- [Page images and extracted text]
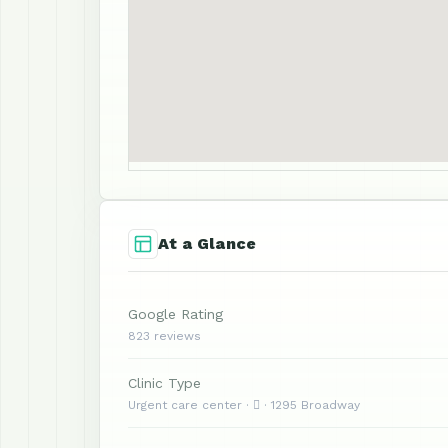
At a Glance
Google Rating
823 reviews
Clinic Type
Urgent care center ·  · 1295 Broadway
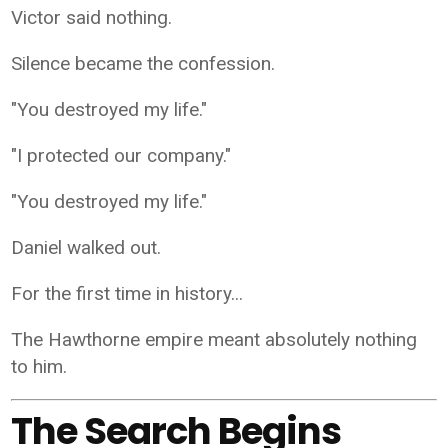
Victor said nothing.
Silence became the confession.
"You destroyed my life."
"I protected our company."
"You destroyed my life."
Daniel walked out.
For the first time in history...
The Hawthorne empire meant absolutely nothing
to him.
The Search Begins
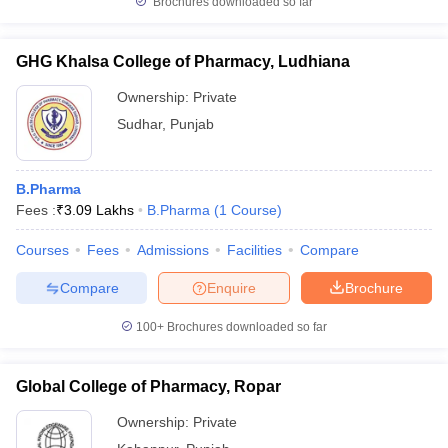
Brochures downloaded so far
GHG Khalsa College of Pharmacy, Ludhiana
Ownership:
Private
Sudhar
,
Punjab
B.Pharma
Fees :
₹
3.09 Lakhs
B.Pharma
(
1
Course
)
Courses
Fees
Admissions
Facilities
Compare
Compare
Enquire
Brochure
100+
Brochures downloaded so far
Global College of Pharmacy, Ropar
Ownership:
Private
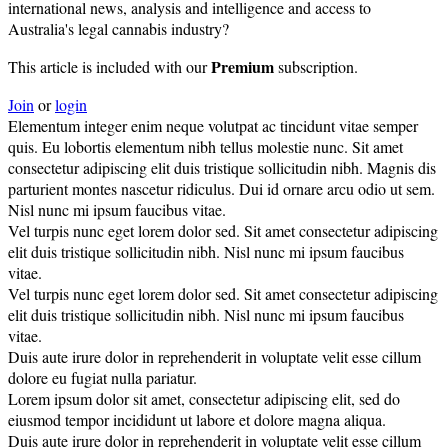
international news, analysis and intelligence and access to
Australia's legal cannabis industry?
Premium
This article is included with our
subscription.
Join
or
login
Elementum integer enim neque volutpat ac tincidunt vitae semper
quis. Eu lobortis elementum nibh tellus molestie nunc. Sit amet
consectetur adipiscing elit duis tristique sollicitudin nibh. Magnis dis
parturient montes nascetur ridiculus. Dui id ornare arcu odio ut sem.
Nisl nunc mi ipsum faucibus vitae.
Vel turpis nunc eget lorem dolor sed. Sit amet consectetur adipiscing
elit duis tristique sollicitudin nibh. Nisl nunc mi ipsum faucibus
vitae.
Vel turpis nunc eget lorem dolor sed. Sit amet consectetur adipiscing
elit duis tristique sollicitudin nibh. Nisl nunc mi ipsum faucibus
vitae.
Duis aute irure dolor in reprehenderit in voluptate velit esse cillum
dolore eu fugiat nulla pariatur.
Lorem ipsum dolor sit amet, consectetur adipiscing elit, sed do
eiusmod tempor incididunt ut labore et dolore magna aliqua.
Duis aute irure dolor in reprehenderit in voluptate velit esse cillum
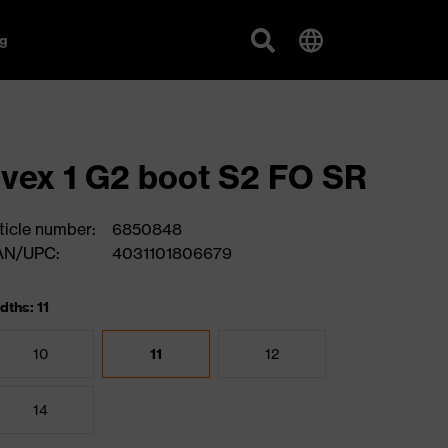
g
vex 1 G2 boot S2 FO SR
ticle number:
6850848
AN/UPC:
4031101806679
dths: 11
10
11
12
14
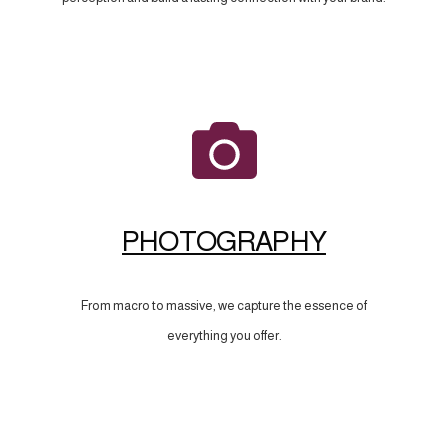
PHOTOGRAPHY
From macro to massive, we capture the essence of
everything you offer.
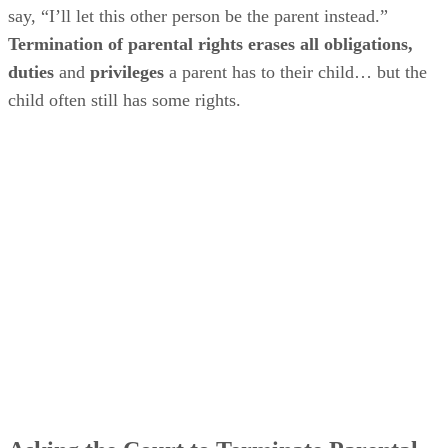
say, “I’ll let this other person be the parent instead.”
Termination of parental rights erases all obligations,
duties
and
privileges
a parent has to their child… but the
child often still has some rights.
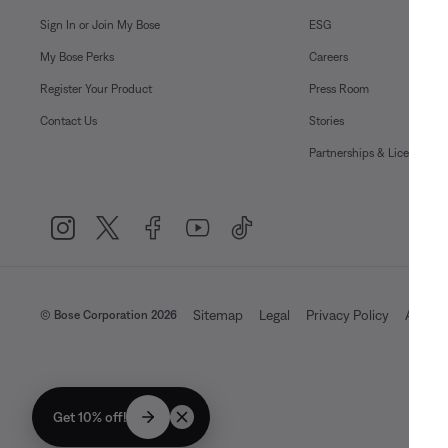
Sign In or Join My Bose
ESG
My Bose Perks
Careers
Register Your Product
Press Room
Contact Us
Stories
Partnerships & Licensing
Sitemap
Legal
Privacy Policy
Accessi
© Bose Corporation 2026
Get 10% off!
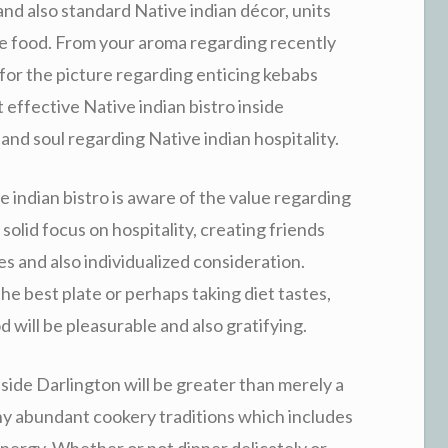
and also standard Native indian décor, units
le food. From your aroma regarding recently
or the picture regarding enticing kebabs
t effective Native indian bistro inside
and soul regarding Native indian hospitality.
 indian bistro is aware of the value regarding
solid focus on hospitality, creating friends
 and also individualized consideration.
he best plate or perhaps taking diet tastes,
will be pleasurable and also gratifying.
side Darlington will be greater than merely a
any abundant cookery traditions which includes
energy. Whether or not dinner delicately or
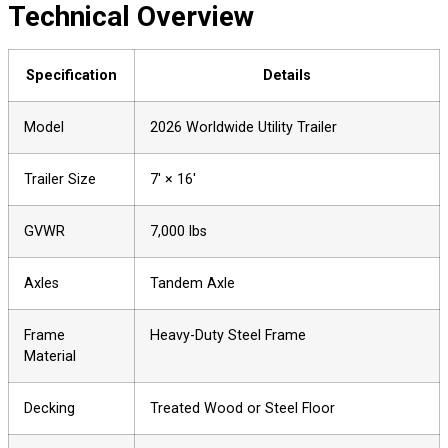
Technical Overview
Specification
Details
Model
2026 Worldwide Utility Trailer
Trailer Size
7′ × 16′
GVWR
7,000 lbs
Axles
Tandem Axle
Frame
Heavy-Duty Steel Frame
Material
Decking
Treated Wood or Steel Floor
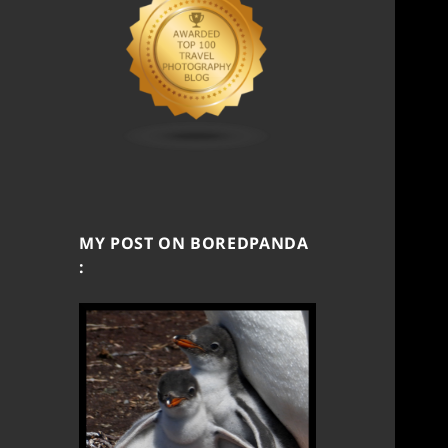
MY POST ON BOREDPANDA
:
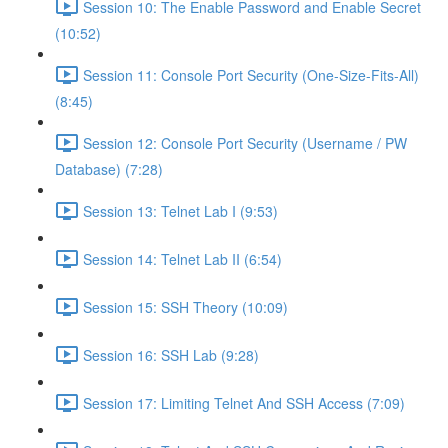
Session 10: The Enable Password and Enable Secret
(10:52)
Session 11: Console Port Security (One-Size-Fits-All)
(8:45)
Session 12: Console Port Security (Username / PW
Database) (7:28)
Session 13: Telnet Lab I (9:53)
Session 14: Telnet Lab II (6:54)
Session 15: SSH Theory (10:09)
Session 16: SSH Lab (9:28)
Session 17: Limiting Telnet And SSH Access (7:09)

- [WORK INSTRUCTION] Those lines of the records that contain the string "Session" should be identified and copied.

- [RESULT]
Session 10: The Enable Password and Enable Secret
Session 11: Console Port Security (One-Size-Fits-All)
Session 12: Console Port Security (Username / PW
Session 13: Telnet Lab I (9:53)
Session 14: Telnet Lab II (6:54)
Session 15: SSH Theory (10:09)
Session 16: SSH Lab (9:28)
Session 17: Limiting Telnet And SSH Access (7:09)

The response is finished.